DESCRIPTION OF THE TASK:
Say how many lines of the data below have the word "laptops" in them. Add nothing else.

PROVIDED RECORDS:
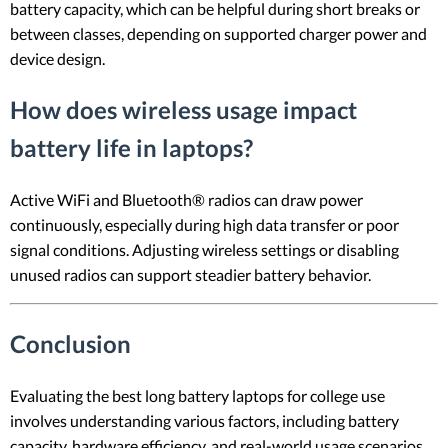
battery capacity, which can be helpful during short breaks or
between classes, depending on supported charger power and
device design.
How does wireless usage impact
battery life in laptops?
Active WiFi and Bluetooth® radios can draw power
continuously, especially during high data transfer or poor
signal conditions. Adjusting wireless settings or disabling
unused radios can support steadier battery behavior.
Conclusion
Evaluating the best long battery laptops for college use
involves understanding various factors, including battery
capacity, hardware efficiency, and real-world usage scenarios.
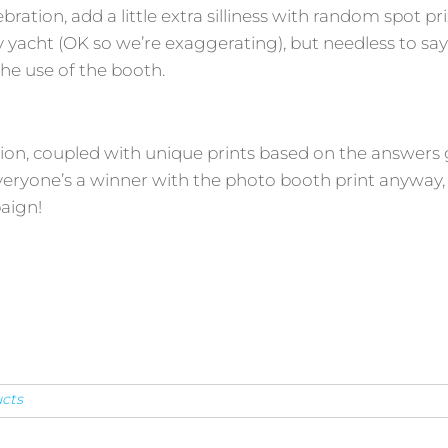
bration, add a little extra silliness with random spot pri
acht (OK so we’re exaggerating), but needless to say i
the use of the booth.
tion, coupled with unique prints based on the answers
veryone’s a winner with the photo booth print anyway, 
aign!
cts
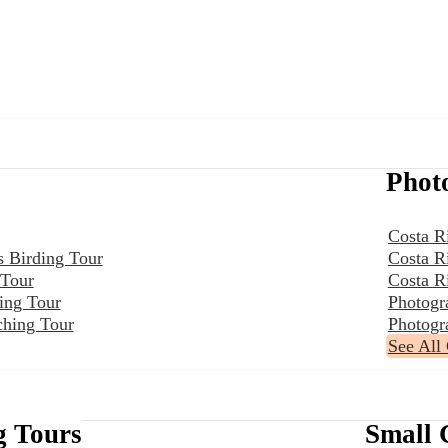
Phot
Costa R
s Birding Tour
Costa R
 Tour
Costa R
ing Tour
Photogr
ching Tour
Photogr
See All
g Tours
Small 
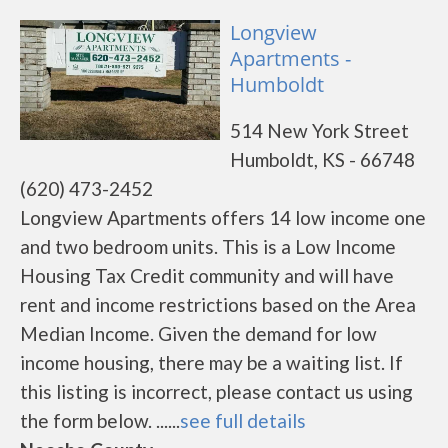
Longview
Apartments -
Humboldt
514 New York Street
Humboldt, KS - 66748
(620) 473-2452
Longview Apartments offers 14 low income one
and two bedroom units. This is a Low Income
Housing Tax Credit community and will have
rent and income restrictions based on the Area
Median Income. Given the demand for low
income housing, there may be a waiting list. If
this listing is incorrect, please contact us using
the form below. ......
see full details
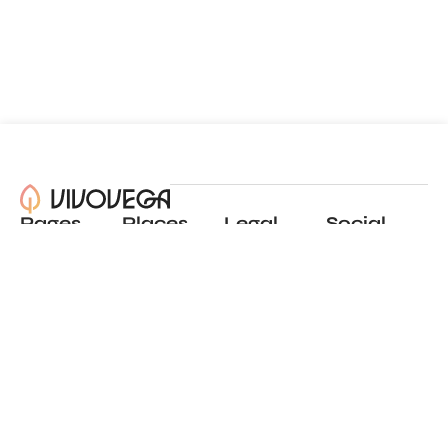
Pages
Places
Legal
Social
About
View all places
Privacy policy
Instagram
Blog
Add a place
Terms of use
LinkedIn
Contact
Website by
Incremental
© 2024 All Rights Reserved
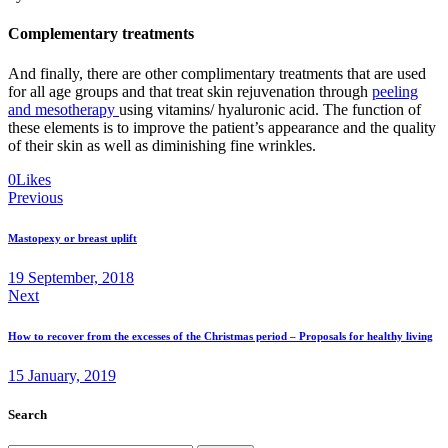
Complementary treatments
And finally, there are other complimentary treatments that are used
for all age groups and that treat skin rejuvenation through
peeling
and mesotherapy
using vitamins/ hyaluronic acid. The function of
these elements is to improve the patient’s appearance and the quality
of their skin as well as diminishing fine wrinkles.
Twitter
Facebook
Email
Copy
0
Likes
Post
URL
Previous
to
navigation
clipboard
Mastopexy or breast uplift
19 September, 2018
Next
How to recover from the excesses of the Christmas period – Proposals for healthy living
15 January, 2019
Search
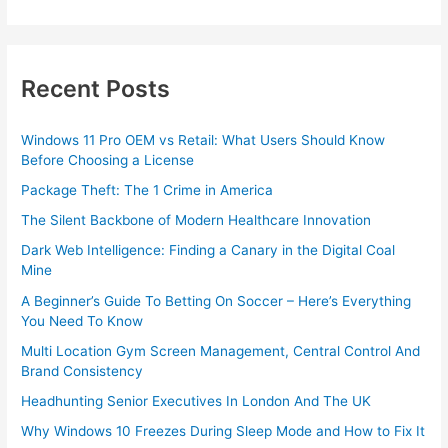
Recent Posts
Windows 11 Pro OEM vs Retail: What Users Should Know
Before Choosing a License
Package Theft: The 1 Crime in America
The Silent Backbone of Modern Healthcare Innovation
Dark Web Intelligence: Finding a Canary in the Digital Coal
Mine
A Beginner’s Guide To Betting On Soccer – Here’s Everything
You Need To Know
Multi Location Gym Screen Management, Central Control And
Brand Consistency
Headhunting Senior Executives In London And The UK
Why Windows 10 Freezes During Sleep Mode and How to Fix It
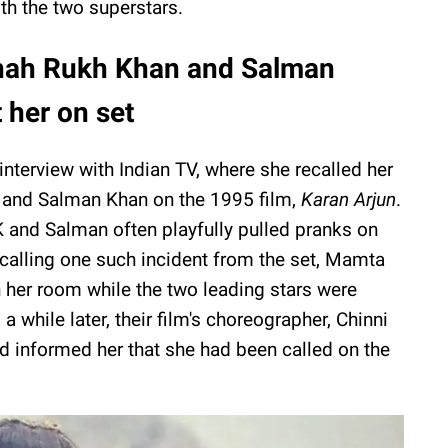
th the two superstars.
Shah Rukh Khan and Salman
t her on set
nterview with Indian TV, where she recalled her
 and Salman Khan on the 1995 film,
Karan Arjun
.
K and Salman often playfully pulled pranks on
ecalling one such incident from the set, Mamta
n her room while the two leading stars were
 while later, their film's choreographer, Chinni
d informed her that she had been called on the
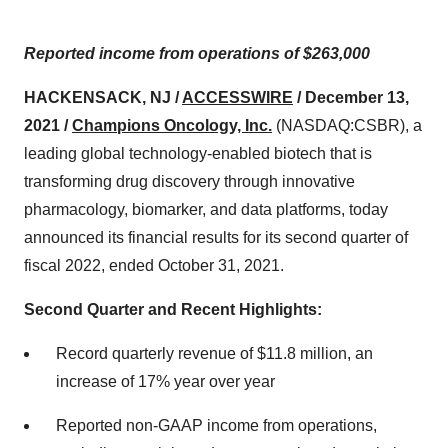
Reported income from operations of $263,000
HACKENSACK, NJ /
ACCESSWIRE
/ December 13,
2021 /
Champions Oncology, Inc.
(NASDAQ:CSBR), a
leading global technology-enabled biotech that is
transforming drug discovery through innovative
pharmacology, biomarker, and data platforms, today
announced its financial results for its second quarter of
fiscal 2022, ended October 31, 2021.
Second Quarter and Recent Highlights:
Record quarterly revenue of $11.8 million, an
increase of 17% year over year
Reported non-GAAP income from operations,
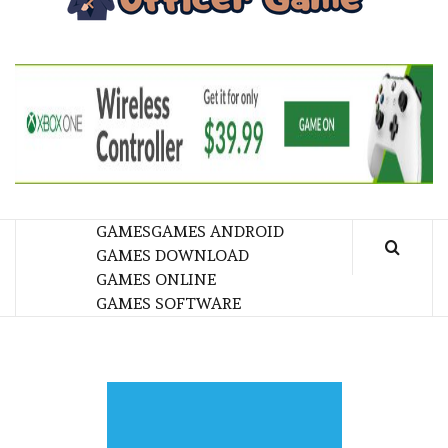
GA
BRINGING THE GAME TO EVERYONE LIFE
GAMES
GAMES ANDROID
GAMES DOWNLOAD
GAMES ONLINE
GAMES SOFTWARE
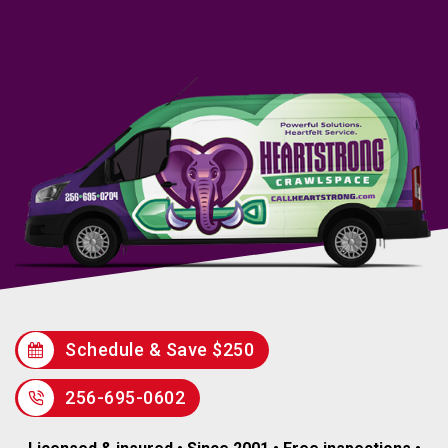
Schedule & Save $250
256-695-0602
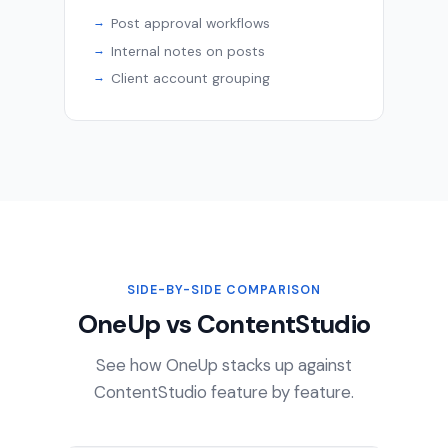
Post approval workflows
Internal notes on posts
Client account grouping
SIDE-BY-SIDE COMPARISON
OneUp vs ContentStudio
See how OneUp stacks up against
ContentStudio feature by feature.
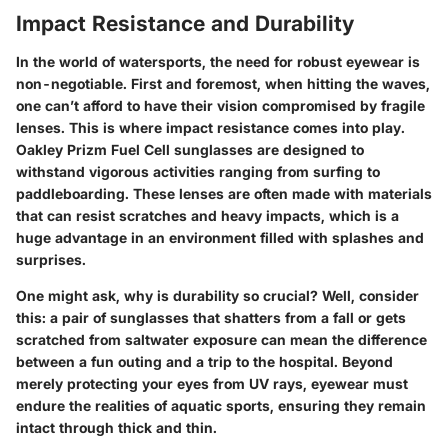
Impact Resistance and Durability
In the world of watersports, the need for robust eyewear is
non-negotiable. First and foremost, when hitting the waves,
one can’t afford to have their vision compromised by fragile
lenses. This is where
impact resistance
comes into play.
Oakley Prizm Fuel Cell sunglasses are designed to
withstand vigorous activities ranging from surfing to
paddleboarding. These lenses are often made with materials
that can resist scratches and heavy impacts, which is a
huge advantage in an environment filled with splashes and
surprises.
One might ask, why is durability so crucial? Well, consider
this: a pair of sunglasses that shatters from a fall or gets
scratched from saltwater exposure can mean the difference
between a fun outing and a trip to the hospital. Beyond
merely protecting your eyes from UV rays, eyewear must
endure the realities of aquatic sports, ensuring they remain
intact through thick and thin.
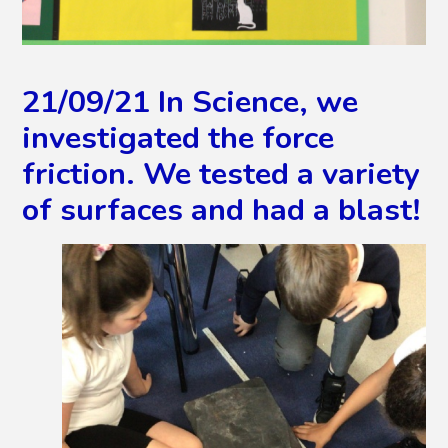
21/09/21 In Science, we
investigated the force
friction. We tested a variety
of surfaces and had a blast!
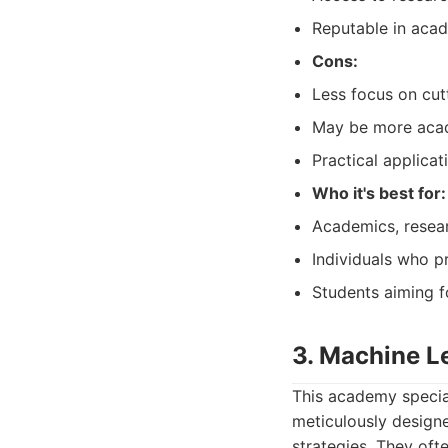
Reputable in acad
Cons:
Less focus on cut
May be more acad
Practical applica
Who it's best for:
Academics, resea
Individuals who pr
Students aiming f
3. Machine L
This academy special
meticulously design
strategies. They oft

YOUR RESPONSE:
2